The Gardens of the American Rose Center in Shreveport will reopen later this month. The center lost 37 trees and sustained roof damage to all its buildings when an EF-1 tornado struck on the afternoon of May 16.
The headquarters of the American Rose Society is humming these days with the sound of chainsaws from tree removal contractors taking down the mostly pine and mature oak trees. Executive director Jeff Ware said tornado warnings are common, but this one was different. The staff huddled in their administrative building away from windows.
“There really wasn’t time to be frightened. We just did what needed to be done for safety. Then, we peeked outside and it was a different world," Ware said, during a recent interview at his office that was without power for a week. "The ground was covered in white hail. The temperature changed so quickly because of the a hail on the ground that it produced a fog. The whole area in the garden was covered in a dense fog. It looked like we were on another planet.”
This time of year, you’d normally smell the roses when you drive into the center even with windows up, but that’s no longer the case.

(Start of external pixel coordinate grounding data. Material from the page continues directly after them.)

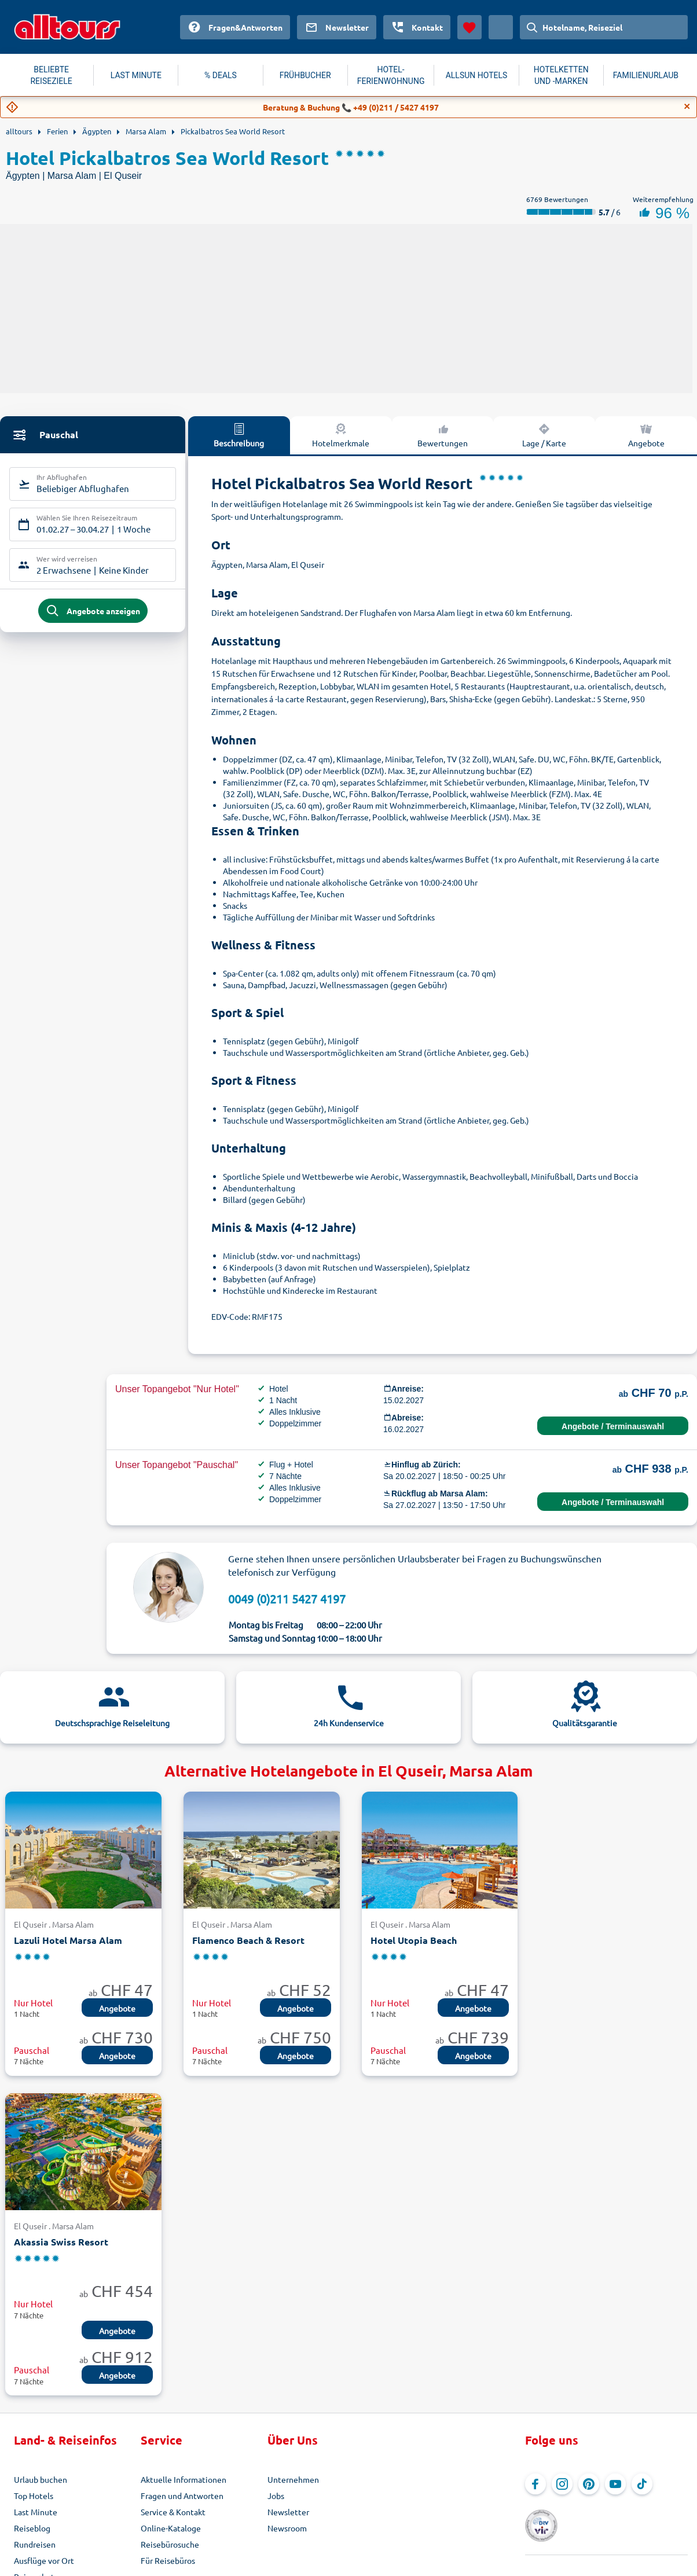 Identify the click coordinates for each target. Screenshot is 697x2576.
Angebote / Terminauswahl (613, 1426)
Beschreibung (239, 434)
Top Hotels (33, 2495)
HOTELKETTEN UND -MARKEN (561, 75)
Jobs (275, 2495)
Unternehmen (293, 2479)
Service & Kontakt (173, 2512)
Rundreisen (35, 2544)
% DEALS (220, 75)
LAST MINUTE (136, 75)
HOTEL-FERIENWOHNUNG (391, 75)
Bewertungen (442, 434)
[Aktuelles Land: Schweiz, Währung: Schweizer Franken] (501, 27)
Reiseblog (32, 2528)
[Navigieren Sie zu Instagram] (562, 2484)
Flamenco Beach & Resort (248, 1940)
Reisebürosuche (170, 2544)
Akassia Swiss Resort (61, 2242)
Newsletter (288, 2512)
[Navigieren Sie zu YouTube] (615, 2484)
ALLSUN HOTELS (477, 75)
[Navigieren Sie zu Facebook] (535, 2484)
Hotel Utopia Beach (413, 1940)
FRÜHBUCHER (305, 75)
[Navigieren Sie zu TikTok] (642, 2484)
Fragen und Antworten (182, 2495)
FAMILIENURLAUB (645, 75)
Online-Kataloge (171, 2528)
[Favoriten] (469, 27)
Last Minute (35, 2512)
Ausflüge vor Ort (44, 2560)
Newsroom (287, 2528)
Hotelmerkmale (340, 434)
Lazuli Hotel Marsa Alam (68, 1940)
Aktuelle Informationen (183, 2479)
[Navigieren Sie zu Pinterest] (588, 2484)
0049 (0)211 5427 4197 (287, 1598)
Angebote (646, 434)
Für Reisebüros (168, 2560)
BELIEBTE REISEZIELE (51, 75)
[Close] (687, 106)
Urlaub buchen (40, 2479)
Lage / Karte (544, 434) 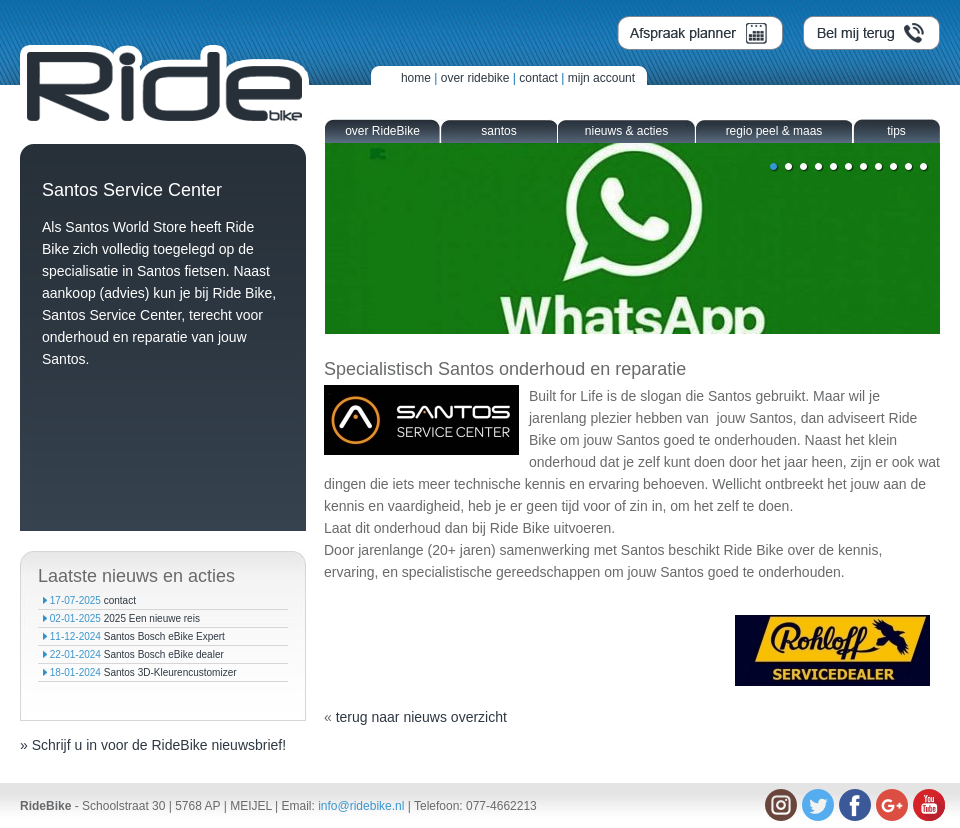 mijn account (601, 78)
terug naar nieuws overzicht (421, 717)
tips (896, 131)
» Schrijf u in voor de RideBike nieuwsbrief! (153, 745)
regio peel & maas (774, 131)
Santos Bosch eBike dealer (164, 654)
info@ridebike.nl (361, 806)
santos (498, 131)
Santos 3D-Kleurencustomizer (170, 672)
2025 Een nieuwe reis (152, 618)
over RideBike (382, 131)
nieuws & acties (626, 131)
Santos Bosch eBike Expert (164, 636)
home (416, 78)
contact (538, 78)
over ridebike (475, 78) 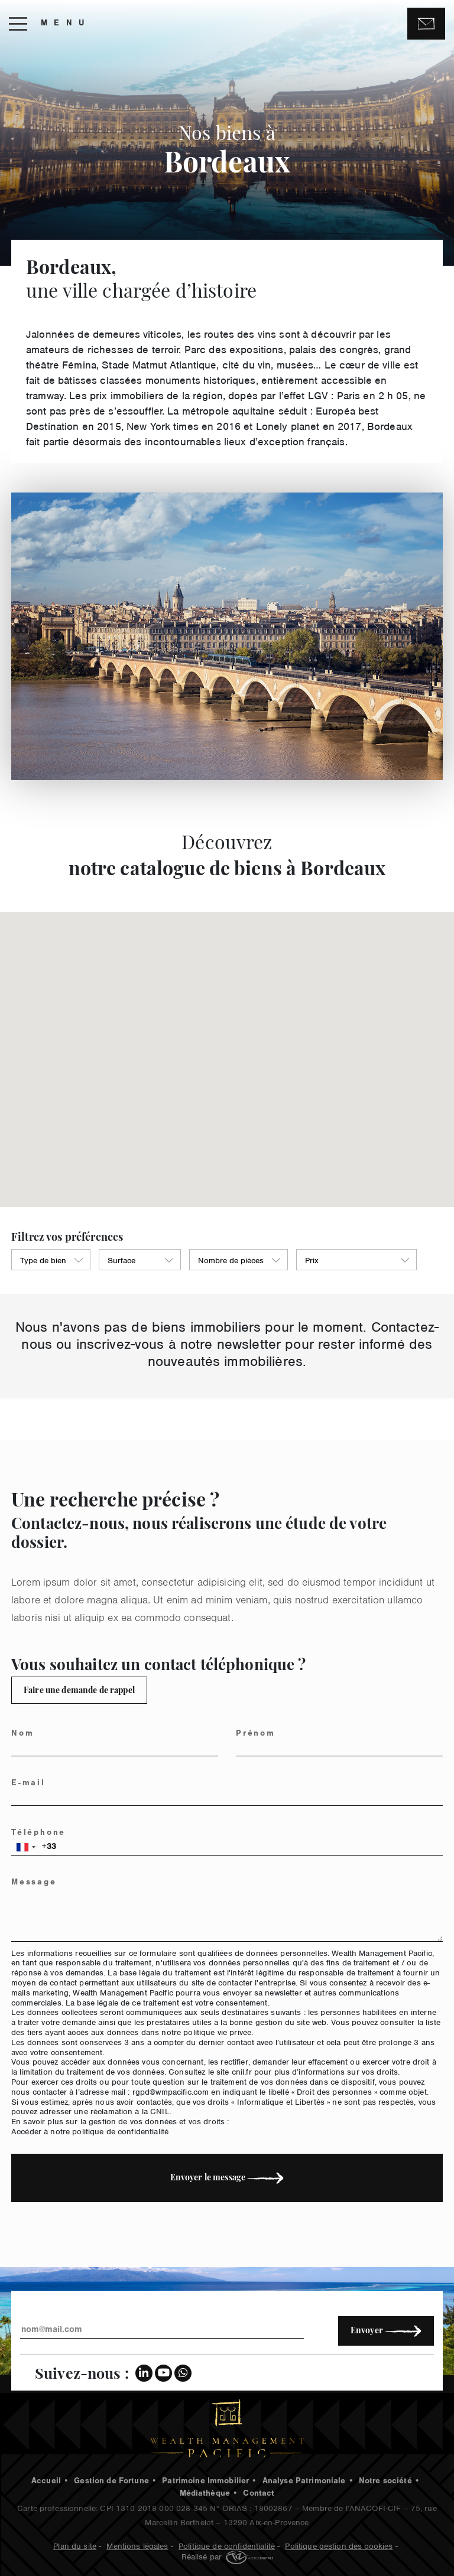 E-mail (36, 1784)
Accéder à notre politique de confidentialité (97, 2130)
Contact (258, 2494)
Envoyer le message (234, 2177)
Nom (30, 1734)
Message (41, 1883)
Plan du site (74, 2545)
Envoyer (386, 2330)
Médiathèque (205, 2494)
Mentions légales (137, 2545)
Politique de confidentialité (227, 2545)
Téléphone (46, 1834)
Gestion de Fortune (111, 2482)
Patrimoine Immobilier (205, 2482)
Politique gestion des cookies (339, 2545)
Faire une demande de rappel (71, 1689)
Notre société (385, 2482)
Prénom (263, 1734)
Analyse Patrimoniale (304, 2482)
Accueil (46, 2482) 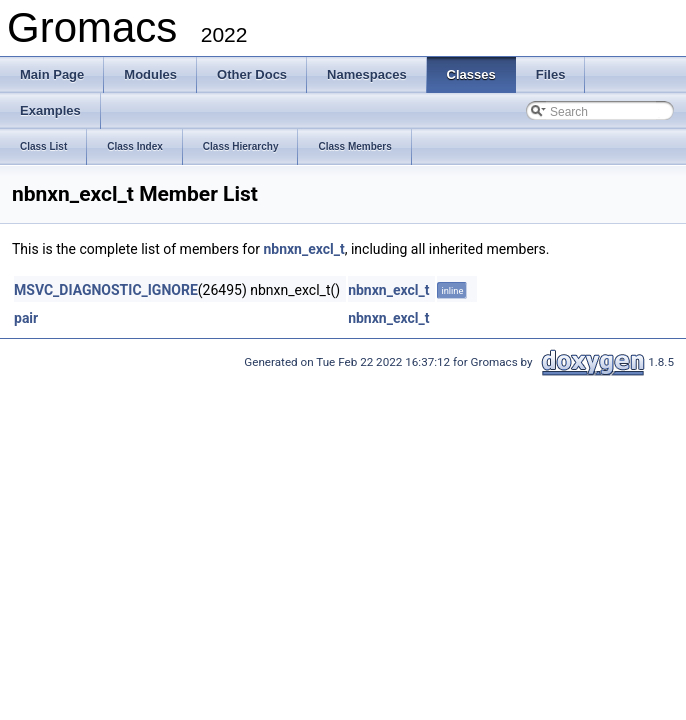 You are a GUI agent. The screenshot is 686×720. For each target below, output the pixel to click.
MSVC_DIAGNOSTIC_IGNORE (106, 290)
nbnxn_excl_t (303, 249)
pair (26, 318) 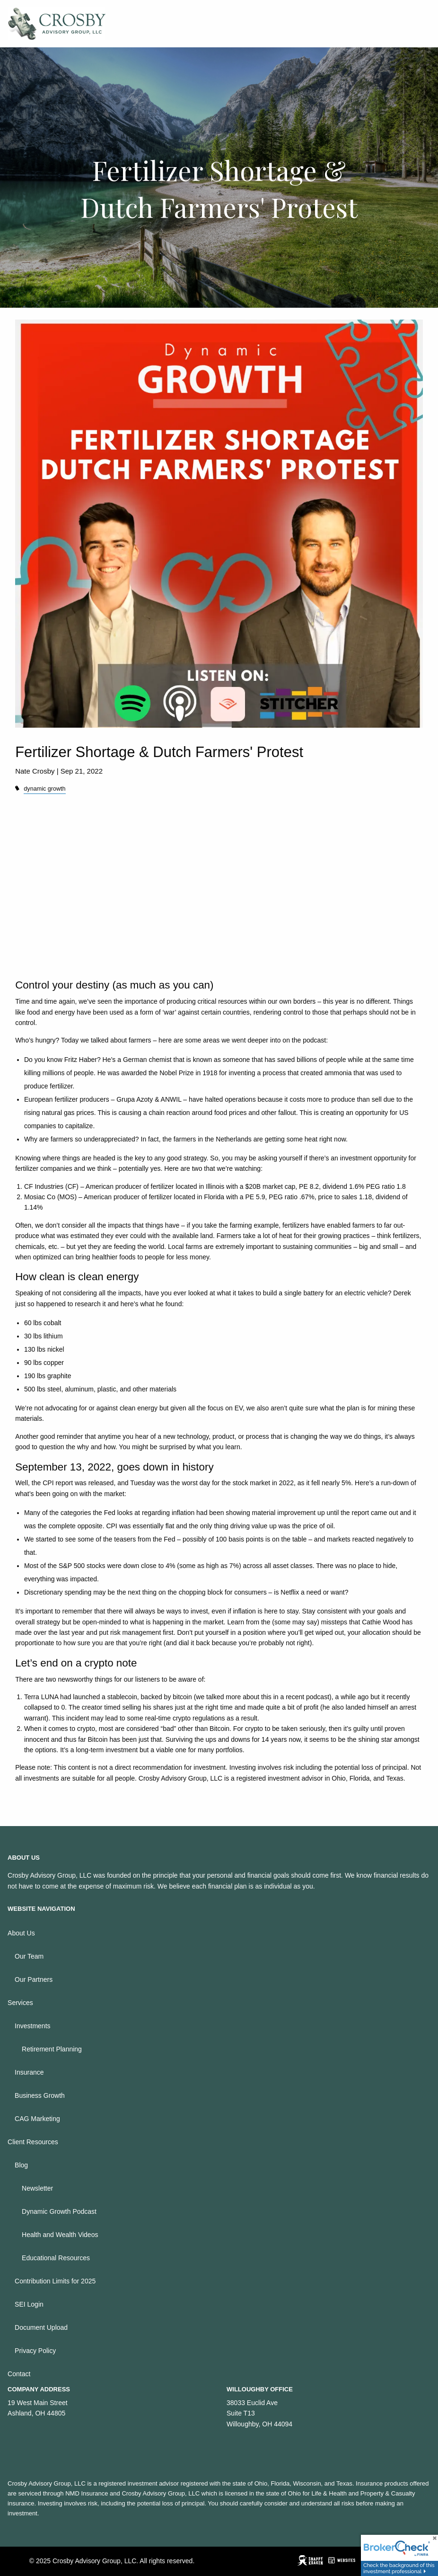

Ware said the severe storm took a toll on the rose bushes with winds that clocked about 100 miles per hour and dime-sized hail.
“Many of the roses were just stripped of leaves and blooms, and basically they’re stocks now. We expect most of them to come back, but we’re watching about 1,000 rose [bushes] that may eventually have to be replaced," Ware said.
The loss of trees will bring more light into the American Rose Center, which will benefit the roses. The American Rose Center has set aside a special account to help pay for the damage called "restoration."